A Autora é uma pessoa coletiva, uma sociedade comercial (sociedade anónima).
As pessoas coletivas manifestam a sua vontade deliberando, através das suas assembleias ou reuniões de sócios.
Através de deliberações válidas, e dentro dos poderes estatuários que expressamente previam a possibilidade do seu Conselho de Administração constituir mandatários, a Autora, através do seu Conselho de Administração deliberou a constituição de procuradores, (onde se inclui G…) para movimentar as contas bancárias da empresa, mandatando-os para a prática de tais atos, vindo a conferir poderes á sua funcionária G…, mediante procuração que outorgou àquela para movimentar as contas bancárias da empresa. De todas as procurações que foram outorgadas pela Autora àquela funcionária ao longo do tempo resulta de forma inequívoca que os poderes que lhe eram conferidos tinham de ser exercidos em conjunto, com o administrador ou com outro procurador.
Posto isto.
Procuração e mandato são figuras jurídicas distintas, que podem coexistir, mas não coexistem necessariamente.
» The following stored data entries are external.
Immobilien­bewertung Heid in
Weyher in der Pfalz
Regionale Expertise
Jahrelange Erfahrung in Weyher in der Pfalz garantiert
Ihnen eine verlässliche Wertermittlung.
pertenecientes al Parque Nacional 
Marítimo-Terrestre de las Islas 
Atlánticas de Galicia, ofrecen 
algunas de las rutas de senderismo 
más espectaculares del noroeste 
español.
Sendo a procuração um ato unilateral, o mandato é um contrato que impõe a obrigação de celebrar atos jurídicos por conta de outrem, ao passo que a procuração confere o poder de os celebrar em nome de outrem, como refere Inocêncio Galvão Telles, Contratos Civis, pág. 7. Vale por dizer que o mandato é um contrato de prestação de serviço, mediante o qual o mandatário assume a obrigação de praticar atos jurídicos de acordo com as indicações e instruções do mandante, quer quanto ao objeto, quer quanto à própria execução, podendo ser com ou sem representação (artigos 1178º e 1180º do Código Civil). A procuração é, diversamente, um negócio jurídico unilateral autónomo, pelo qual alguém atribui a outrem, voluntariamente, poderes representativos (artigo 262º/1 do Código Civil).
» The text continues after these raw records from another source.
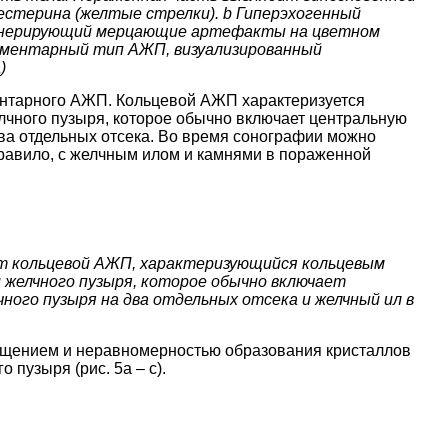
естерина (желтые стрелки). b Гиперэхогенный
енерирующий мерцающие артефакты на цветном
егментарный тип АЖП, визуализированный
)
ментарного АЖП. Кольцевой АЖП характеризуется
чного пузыря, которое обычно включает центральную
два отдельных отсека. Во время сонографии можно
правило, с желчным илом и камнями в пораженной
ет кольцевой АЖП, характеризующийся кольцевым
 желчного пузыря, которое обычно включает
ного пузыря на два отдельных отсека и желчный ил в
лщением и неравномерностью образования кристаллов
 пузыря (рис. 5a – c).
A outorga da procuração tem, por via de regra subjacente um negócio-base. E tipicamente, o negócio-base da procuração é um contrato de mandato com representação.
É dentro deste condicionalismo que, G…, se vem a relacionar com o Banco Réu, importando desde logo apurar se G… atuou dentro dos limites dos poderes que lhe foram concedidos pela autora, através das procurações que outorgou, nomeadamente ao movimentar a conta bancária da Autora, através do sistema de homebanking.
Desde já convém referir que, não constitui facto controvertido, o facto da conta da Autora no banco Réu, terem, a partir duma determinada altura (por acordo entre as partes) passado a ser movimentada através do sistema de homebanking, o que ocorreu durante mais de uma dezena de anos.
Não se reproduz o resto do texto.